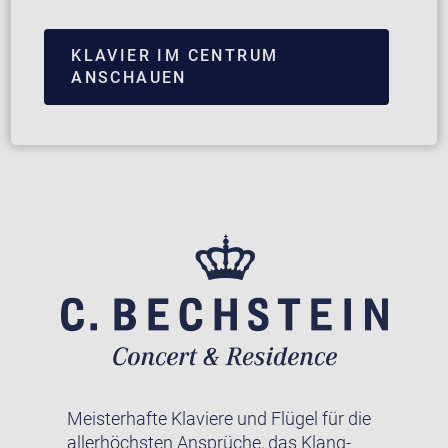
KLAVIER IM CENTRUM
ANSCHAUEN
Meisterhafte Klaviere und Flügel für die
allerhöchsten Ansprüche, das Klang-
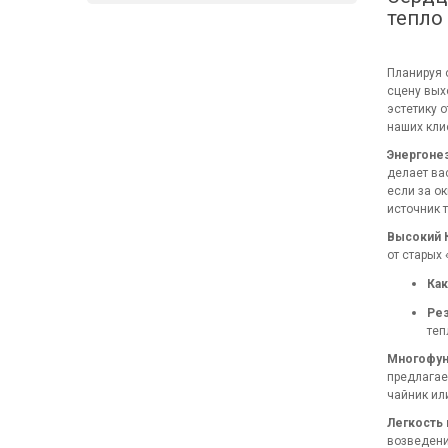
тепло 
Планируя 
сцену вых
эстетику 
наших кли
Энергоне
делает ва
если за о
источник 
Высокий 
от старых
Как
Рез
теп
Многофунк
предлагае
чайник ил
Легкость 
возведени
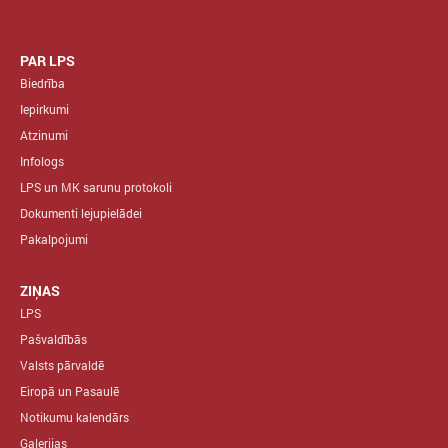
PAR LPS
Biedrība
Iepirkumi
Atzinumi
Infologs
LPS un MK sarunu protokoli
Dokumenti lejupielādei
Pakalpojumi
ZIŅAS
LPS
Pašvaldībās
Valsts pārvaldē
Eiropā un Pasaulē
Notikumu kalendārs
Galerijas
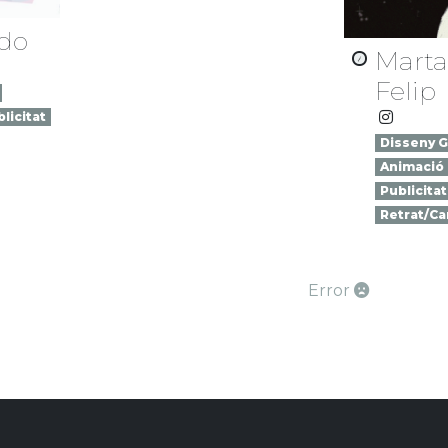
ado
Marta
Felip
licitat
Disseny G
Animació
Publicitat
Retrat/Ca
Error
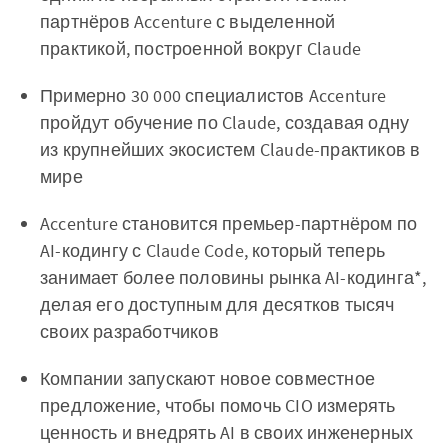
партнёров Accenture с выделенной
практикой, построенной вокруг Claude
Примерно 30 000 специалистов Accenture
пройдут обучение по Claude, создавая одну
из крупнейших экосистем Claude-практиков в
мире
Accenture становится премьер-партнёром по
AI-кодингу с Claude Code, который теперь
занимает более половины рынка AI-кодинга*,
делая его доступным для десятков тысяч
своих разработчиков
Компании запускают новое совместное
предложение, чтобы помочь CIO измерять
ценность и внедрять AI в своих инженерных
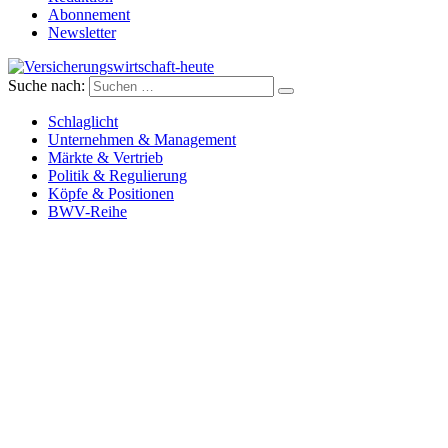
Abonnement
Newsletter
Suche nach:
Versicherungswirtschaft-heute
Schlaglicht
Unternehmen & Management
Märkte & Vertrieb
Politik & Regulierung
Köpfe & Positionen
BWV-Reihe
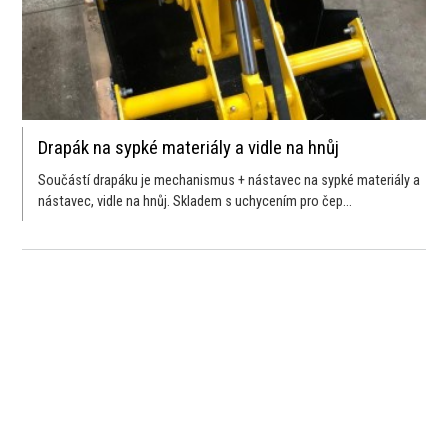
Drapák na sypké materiály a vidle na hnůj
Součástí drapáku je mechanismus + nástavec na sypké materiály a
nástavec, vidle na hnůj. Skladem s uchycením pro čep...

To do: Print the entries above word for word, without pictures.

Answer to this task:
KLAVIER IM CENTRUM
ANSCHAUEN
Meisterhafte Klaviere und Flügel für die
allerhöchsten Ansprüche, das Klang-
тепло 
Планируя 
сцену вых
эстетику 
наших кли
Энергоне
делает ва
если за о
источник 
Высокий 
от старых
Как
Рез
теп
Многофунк
предлагае
чайник ил
Легкость 
возведени
PAR LPS
Biedrība
Iepirkumi
Atzinumi
Infologs
LPS un MK sarunu protokoli
Dokumenti lejupielādei
Pakalpojumi
ZIŅAS
LPS
Pašvaldībās
Valsts pārvaldē
Eiropā un Pasaulē
Notikumu kalendārs
Galerijas
ado
Marta
Felip
licitat
Disseny G
Animació
Publicitat
Retrat/Ca
Error
партнёров Accenture с выделенной
практикой, построенной вокруг Claude
Примерно 30 000 специалистов Accenture
пройдут обучение по Claude, создавая одну
из крупнейших экосистем Claude-практиков в
мире
Accenture становится премьер-партнёром по
AI-кодингу с Claude Code, который теперь
занимает более половины рынка AI-кодинга*,
делая его доступным для десятков тысяч
своих разработчиков
Компании запускают новое совместное
предложение, чтобы помочь CIO измерять
ценность и внедрять AI в своих инженерных
Abonnement
Newsletter
Suche nach:
Versicherungswirtschaft-heute
Schlaglicht
Unternehmen & Management
Märkte & Vertrieb
Politik & Regulierung
Köpfe & Positionen
BWV-Reihe
Drapák na sypké materiály a vidle na hnůj
Součástí drapáku je mechanismus + nástavec na sypké materiály a
nástavec, vidle na hnůj. Skladem s uchycením pro čep...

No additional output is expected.